Goal of the exercise - Return all lines from the listing below that include the word "type".

──────────

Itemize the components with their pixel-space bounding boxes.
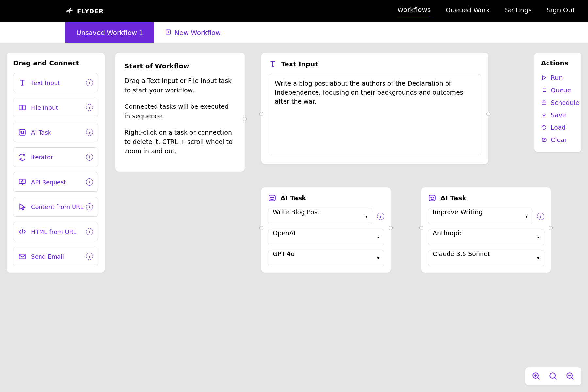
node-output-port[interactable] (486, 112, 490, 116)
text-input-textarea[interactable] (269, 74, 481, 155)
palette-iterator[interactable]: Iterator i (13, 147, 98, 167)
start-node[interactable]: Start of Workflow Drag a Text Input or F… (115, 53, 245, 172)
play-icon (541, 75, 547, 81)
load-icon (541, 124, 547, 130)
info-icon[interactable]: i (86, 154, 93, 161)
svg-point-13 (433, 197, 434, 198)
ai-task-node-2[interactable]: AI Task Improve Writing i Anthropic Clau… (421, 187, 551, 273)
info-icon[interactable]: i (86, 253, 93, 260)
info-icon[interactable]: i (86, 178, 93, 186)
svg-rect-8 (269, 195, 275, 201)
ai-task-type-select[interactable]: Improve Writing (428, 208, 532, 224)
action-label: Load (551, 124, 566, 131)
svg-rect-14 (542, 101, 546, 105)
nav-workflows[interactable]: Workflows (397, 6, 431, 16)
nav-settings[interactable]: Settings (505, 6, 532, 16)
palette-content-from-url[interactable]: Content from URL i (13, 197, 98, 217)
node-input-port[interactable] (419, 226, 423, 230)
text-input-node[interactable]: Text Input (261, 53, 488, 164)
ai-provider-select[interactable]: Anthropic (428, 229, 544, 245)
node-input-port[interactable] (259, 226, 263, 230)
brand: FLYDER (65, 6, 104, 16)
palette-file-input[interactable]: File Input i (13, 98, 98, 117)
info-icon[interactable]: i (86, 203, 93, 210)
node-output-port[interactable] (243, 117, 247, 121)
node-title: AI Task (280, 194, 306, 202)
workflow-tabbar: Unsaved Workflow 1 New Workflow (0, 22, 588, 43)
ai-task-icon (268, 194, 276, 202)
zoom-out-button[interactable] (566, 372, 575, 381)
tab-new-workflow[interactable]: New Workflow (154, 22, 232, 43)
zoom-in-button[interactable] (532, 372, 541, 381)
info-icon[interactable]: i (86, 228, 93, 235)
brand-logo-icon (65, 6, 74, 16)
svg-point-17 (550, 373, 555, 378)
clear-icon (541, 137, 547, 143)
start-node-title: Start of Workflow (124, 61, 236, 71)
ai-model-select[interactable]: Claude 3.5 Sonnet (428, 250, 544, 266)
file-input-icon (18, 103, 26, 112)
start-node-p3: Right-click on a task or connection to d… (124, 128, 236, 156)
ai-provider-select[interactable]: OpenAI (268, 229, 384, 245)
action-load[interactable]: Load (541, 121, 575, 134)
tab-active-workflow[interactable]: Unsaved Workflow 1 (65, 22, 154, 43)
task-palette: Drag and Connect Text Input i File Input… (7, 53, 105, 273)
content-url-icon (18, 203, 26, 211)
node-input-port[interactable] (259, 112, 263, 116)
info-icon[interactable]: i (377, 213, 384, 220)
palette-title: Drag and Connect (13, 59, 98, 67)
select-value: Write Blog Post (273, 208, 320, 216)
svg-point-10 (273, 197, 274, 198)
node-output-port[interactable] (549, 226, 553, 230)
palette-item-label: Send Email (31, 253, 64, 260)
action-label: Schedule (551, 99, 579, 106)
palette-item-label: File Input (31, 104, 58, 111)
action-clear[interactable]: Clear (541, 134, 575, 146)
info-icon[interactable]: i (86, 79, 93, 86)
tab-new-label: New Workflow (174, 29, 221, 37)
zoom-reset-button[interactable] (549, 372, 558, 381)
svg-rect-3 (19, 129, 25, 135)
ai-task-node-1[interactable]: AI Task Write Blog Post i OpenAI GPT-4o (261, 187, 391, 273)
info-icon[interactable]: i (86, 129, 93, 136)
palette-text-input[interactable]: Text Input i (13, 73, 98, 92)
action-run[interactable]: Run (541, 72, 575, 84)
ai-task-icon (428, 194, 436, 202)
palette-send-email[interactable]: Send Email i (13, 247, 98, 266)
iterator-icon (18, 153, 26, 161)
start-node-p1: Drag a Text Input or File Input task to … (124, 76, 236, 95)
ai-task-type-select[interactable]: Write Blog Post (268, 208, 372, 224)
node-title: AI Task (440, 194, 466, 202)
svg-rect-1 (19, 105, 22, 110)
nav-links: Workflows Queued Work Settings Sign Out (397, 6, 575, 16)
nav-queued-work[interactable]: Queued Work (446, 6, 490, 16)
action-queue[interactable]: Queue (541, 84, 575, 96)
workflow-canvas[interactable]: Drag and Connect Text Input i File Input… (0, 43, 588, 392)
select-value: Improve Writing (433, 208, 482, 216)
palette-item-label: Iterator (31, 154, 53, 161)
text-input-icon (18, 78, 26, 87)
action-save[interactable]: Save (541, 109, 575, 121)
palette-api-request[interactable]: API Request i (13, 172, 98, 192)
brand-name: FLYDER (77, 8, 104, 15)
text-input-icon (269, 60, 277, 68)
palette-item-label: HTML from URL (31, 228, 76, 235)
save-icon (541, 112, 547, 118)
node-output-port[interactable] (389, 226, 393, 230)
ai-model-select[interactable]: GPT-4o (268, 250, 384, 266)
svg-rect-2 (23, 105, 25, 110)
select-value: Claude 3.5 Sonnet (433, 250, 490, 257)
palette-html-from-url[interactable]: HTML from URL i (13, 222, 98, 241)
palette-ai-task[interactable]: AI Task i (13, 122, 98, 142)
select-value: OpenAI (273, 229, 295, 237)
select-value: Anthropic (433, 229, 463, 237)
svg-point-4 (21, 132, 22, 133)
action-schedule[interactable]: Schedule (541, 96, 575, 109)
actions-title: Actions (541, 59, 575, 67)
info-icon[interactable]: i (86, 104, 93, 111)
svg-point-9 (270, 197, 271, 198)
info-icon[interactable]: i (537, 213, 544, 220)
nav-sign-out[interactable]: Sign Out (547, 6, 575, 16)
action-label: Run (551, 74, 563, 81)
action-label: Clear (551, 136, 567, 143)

──────────

Result -
ai-task-type-select[interactable]: Improve Writing (428, 208, 532, 224)
ai-task-type-select[interactable]: Write Blog Post (268, 208, 372, 224)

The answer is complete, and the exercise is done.